- SUPPLIED DATA
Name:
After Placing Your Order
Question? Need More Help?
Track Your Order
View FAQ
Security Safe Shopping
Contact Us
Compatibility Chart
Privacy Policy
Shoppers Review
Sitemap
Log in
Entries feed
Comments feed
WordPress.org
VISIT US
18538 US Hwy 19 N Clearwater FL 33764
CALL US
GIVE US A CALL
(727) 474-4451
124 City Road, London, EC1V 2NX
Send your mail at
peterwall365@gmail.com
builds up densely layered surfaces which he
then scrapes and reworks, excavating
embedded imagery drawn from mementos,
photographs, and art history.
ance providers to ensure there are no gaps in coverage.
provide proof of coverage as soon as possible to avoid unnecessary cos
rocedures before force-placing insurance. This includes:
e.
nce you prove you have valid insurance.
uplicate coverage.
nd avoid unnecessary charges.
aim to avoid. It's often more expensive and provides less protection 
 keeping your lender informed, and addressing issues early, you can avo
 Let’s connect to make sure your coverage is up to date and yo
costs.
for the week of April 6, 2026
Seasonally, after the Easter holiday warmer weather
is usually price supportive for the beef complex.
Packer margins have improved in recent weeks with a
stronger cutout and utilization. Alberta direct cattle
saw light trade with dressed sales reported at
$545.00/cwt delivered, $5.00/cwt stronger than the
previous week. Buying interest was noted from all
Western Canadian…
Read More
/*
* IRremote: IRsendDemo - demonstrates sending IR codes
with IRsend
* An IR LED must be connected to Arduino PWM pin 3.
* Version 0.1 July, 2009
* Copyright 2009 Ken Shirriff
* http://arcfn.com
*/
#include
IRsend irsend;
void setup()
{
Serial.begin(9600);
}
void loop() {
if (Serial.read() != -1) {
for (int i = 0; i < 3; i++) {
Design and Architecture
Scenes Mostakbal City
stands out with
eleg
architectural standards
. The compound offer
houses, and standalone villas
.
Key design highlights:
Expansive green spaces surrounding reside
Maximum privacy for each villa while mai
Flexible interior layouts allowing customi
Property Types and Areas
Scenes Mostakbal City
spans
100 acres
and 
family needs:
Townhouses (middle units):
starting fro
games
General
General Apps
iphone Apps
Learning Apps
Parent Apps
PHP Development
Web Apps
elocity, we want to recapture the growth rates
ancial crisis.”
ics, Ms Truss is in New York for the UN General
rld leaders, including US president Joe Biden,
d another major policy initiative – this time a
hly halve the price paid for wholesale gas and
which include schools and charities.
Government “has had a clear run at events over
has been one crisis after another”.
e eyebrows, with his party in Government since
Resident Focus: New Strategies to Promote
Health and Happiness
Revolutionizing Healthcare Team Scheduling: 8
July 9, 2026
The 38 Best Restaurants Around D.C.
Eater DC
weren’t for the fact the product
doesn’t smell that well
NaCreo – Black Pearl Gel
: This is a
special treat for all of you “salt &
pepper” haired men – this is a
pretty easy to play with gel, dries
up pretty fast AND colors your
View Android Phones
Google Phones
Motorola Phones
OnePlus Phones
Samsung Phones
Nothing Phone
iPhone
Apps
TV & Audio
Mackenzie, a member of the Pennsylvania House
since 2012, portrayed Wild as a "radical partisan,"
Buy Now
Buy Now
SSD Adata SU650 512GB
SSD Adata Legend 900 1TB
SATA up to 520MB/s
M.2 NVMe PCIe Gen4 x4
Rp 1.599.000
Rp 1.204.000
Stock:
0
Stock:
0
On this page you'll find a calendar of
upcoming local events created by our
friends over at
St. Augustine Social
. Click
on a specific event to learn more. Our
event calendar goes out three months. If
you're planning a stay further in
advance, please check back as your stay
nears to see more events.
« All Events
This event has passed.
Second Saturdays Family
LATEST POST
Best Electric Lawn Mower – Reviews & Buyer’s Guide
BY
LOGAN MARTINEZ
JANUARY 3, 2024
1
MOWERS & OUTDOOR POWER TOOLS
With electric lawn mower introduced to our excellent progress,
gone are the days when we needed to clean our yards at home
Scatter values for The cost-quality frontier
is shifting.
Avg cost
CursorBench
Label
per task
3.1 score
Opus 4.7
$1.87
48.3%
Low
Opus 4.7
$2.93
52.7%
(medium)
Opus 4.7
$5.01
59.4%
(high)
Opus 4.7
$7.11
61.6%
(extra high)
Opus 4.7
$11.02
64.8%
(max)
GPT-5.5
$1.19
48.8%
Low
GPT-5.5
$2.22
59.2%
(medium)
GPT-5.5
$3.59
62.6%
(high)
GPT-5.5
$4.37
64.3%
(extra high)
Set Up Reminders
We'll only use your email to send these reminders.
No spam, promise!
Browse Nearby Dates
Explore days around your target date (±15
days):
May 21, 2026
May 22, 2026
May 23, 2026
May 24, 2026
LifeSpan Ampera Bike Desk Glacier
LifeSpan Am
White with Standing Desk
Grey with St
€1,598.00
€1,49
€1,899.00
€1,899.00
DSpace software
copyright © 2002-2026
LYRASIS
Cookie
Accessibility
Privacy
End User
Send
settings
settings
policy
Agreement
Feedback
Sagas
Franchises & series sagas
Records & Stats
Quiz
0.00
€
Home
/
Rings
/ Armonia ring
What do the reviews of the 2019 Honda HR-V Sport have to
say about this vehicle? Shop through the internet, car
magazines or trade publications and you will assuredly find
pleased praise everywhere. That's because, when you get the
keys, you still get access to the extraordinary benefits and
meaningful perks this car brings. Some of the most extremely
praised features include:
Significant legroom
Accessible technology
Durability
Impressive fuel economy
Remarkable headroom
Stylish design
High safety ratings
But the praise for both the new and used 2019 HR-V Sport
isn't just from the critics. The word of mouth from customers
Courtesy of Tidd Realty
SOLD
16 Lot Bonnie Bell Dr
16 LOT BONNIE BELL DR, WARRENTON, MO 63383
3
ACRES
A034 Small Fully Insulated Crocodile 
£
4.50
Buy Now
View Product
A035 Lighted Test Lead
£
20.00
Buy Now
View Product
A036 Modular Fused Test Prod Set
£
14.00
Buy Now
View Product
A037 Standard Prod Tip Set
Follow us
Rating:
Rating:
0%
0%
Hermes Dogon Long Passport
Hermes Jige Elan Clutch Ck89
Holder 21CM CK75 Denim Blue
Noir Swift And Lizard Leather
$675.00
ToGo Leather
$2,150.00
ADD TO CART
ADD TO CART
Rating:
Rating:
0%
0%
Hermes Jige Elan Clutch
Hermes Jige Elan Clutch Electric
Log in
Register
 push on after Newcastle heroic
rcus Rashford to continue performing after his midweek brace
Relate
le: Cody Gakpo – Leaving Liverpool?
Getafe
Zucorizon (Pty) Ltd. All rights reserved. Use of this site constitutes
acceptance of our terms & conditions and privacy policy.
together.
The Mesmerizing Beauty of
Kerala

- DESCRIPTION OF THE TASK
Every record should be retyped so that it matches the original exactly.

- TASK ANSWER
Name:
After Placing Your Order
Question? Need More Help?
Track Your Order
View FAQ
Security Safe Shopping
Contact Us
Compatibility Chart
Privacy Policy
Shoppers Review
Sitemap
Log in
Entries feed
Comments feed
WordPress.org
VISIT US
18538 US Hwy 19 N Clearwater FL 33764
CALL US
GIVE US A CALL
(727) 474-4451
124 City Road, London, EC1V 2NX
Send your mail at
peterwall365@gmail.com
builds up densely layered surfaces which he
then scrapes and reworks, excavating
embedded imagery drawn from mementos,
photographs, and art history.
ance providers to ensure there are no gaps in coverage.
provide proof of coverage as soon as possible to avoid unnecessary cos
rocedures before force-placing insurance. This includes:
e.
nce you prove you have valid insurance.
uplicate coverage.
nd avoid unnecessary charges.
aim to avoid. It's often more expensive and provides less protection 
 keeping your lender informed, and addressing issues early, you can avo
 Let’s connect to make sure your coverage is up to date and yo
costs.
for the week of April 6, 2026
Seasonally, after the Easter holiday warmer weather
is usually price supportive for the beef complex.
Packer margins have improved in recent weeks with a
stronger cutout and utilization. Alberta direct cattle
saw light trade with dressed sales reported at
$545.00/cwt delivered, $5.00/cwt stronger than the
previous week. Buying interest was noted from all
Western Canadian…
Read More
/*
* IRremote: IRsendDemo - demonstrates sending IR codes
with IRsend
* An IR LED must be connected to Arduino PWM pin 3.
* Version 0.1 July, 2009
* Copyright 2009 Ken Shirriff
* http://arcfn.com
*/
#include
IRsend irsend;
void setup()
{
Serial.begin(9600);
}
void loop() {
if (Serial.read() != -1) {
for (int i = 0; i < 3; i++) {
Design and Architecture
Scenes Mostakbal City
stands out with
eleg
architectural standards
. The compound offer
houses, and standalone villas
.
Key design highlights:
Expansive green spaces surrounding reside
Maximum privacy for each villa while mai
Flexible interior layouts allowing customi
Property Types and Areas
Scenes Mostakbal City
spans
100 acres
and 
family needs:
Townhouses (middle units):
starting fro
games
General
General Apps
iphone Apps
Learning Apps
Parent Apps
PHP Development
Web Apps
elocity, we want to recapture the growth rates
ancial crisis.”
ics, Ms Truss is in New York for the UN General
rld leaders, including US president Joe Biden,
d another major policy initiative – this time a
hly halve the price paid for wholesale gas and
which include schools and charities.
Government “has had a clear run at events over
has been one crisis after another”.
e eyebrows, with his party in Government since
Resident Focus: New Strategies to Promote
Health and Happiness
Revolutionizing Healthcare Team Scheduling: 8
July 9, 2026
The 38 Best Restaurants Around D.C.
Eater DC
weren’t for the fact the product
doesn’t smell that well
NaCreo – Black Pearl Gel
: This is a
special treat for all of you “salt &
pepper” haired men – this is a
pretty easy to play with gel, dries
up pretty fast AND colors your
View Android Phones
Google Phones
Motorola Phones
OnePlus Phones
Samsung Phones
Nothing Phone
iPhone
Apps
TV & Audio
Mackenzie, a member of the Pennsylvania House
since 2012, portrayed Wild as a "radical partisan,"
Buy Now
Buy Now
SSD Adata SU650 512GB
SSD Adata Legend 900 1TB
SATA up to 520MB/s
M.2 NVMe PCIe Gen4 x4
Rp 1.599.000
Rp 1.204.000
Stock:
0
Stock:
0
On this page you'll find a calendar of
upcoming local events created by our
friends over at
St. Augustine Social
. Click
on a specific event to learn more. Our
event calendar goes out three months. If
you're planning a stay further in
advance, please check back as your stay
nears to see more events.
« All Events
This event has passed.
Second Saturdays Family
LATEST POST
Best Electric Lawn Mower – Reviews & Buyer’s Guide
BY
LOGAN MARTINEZ
JANUARY 3, 2024
1
MOWERS & OUTDOOR POWER TOOLS
With electric lawn mower introduced to our excellent progress,
gone are the days when we needed to clean our yards at home
Scatter values for The cost-quality frontier
is shifting.
Avg cost
CursorBench
Label
per task
3.1 score
Opus 4.7
$1.87
48.3%
Low
Opus 4.7
$2.93
52.7%
(medium)
Opus 4.7
$5.01
59.4%
(high)
Opus 4.7
$7.11
61.6%
(extra high)
Opus 4.7
$11.02
64.8%
(max)
GPT-5.5
$1.19
48.8%
Low
GPT-5.5
$2.22
59.2%
(medium)
GPT-5.5
$3.59
62.6%
(high)
GPT-5.5
$4.37
64.3%
(extra high)
Set Up Reminders
We'll only use your email to send these reminders.
No spam, promise!
Browse Nearby Dates
Explore days around your target date (±15
days):
May 21, 2026
May 22, 2026
May 23, 2026
May 24, 2026
LifeSpan Ampera Bike Desk Glacier
LifeSpan Am
White with Standing Desk
Grey with St
€1,598.00
€1,49
€1,899.00
€1,899.00
DSpace software
copyright © 2002-2026
LYRASIS
Cookie
Accessibility
Privacy
End User
Send
settings
settings
policy
Agreement
Feedback
Sagas
Franchises & series sagas
Records & Stats
Quiz
0.00
€
Home
/
Rings
/ Armonia ring
What do the reviews of the 2019 Honda HR-V Sport have to
say about this vehicle? Shop through the internet, car
magazines or trade publications and you will assuredly find
pleased praise everywhere. That's because, when you get the
keys, you still get access to the extraordinary benefits and
meaningful perks this car brings. Some of the most extremely
praised features include:
Significant legroom
Accessible technology
Durability
Impressive fuel economy
Remarkable headroom
Stylish design
High safety ratings
But the praise for both the new and used 2019 HR-V Sport
isn't just from the critics. The word of mouth from customers
Courtesy of Tidd Realty
SOLD
16 Lot Bonnie Bell Dr
16 LOT BONNIE BELL DR, WARRENTON, MO 63383
3
ACRES
A034 Small Fully Insulated Crocodile 
£
4.50
Buy Now
View Product
A035 Lighted Test Lead
£
20.00
Buy Now
View Product
A036 Modular Fused Test Prod Set
£
14.00
Buy Now
View Product
A037 Standard Prod Tip Set
Follow us
Rating:
Rating:
0%
0%
Hermes Dogon Long Passport
Hermes Jige Elan Clutch Ck89
Holder 21CM CK75 Denim Blue
Noir Swift And Lizard Leather
$675.00
ToGo Leather
$2,150.00
ADD TO CART
ADD TO CART
Rating:
Rating:
0%
0%
Hermes Jige Elan Clutch
Hermes Jige Elan Clutch Electric
Log in
Register
 push on after Newcastle heroic
rcus Rashford to continue performing after his midweek brace
Relate
le: Cody Gakpo – Leaving Liverpool?
Getafe
Zucorizon (Pty) Ltd. All rights reserved. Use of this site constitutes
acceptance of our terms & conditions and privacy policy.
together.
The Mesmerizing Beauty of
Kerala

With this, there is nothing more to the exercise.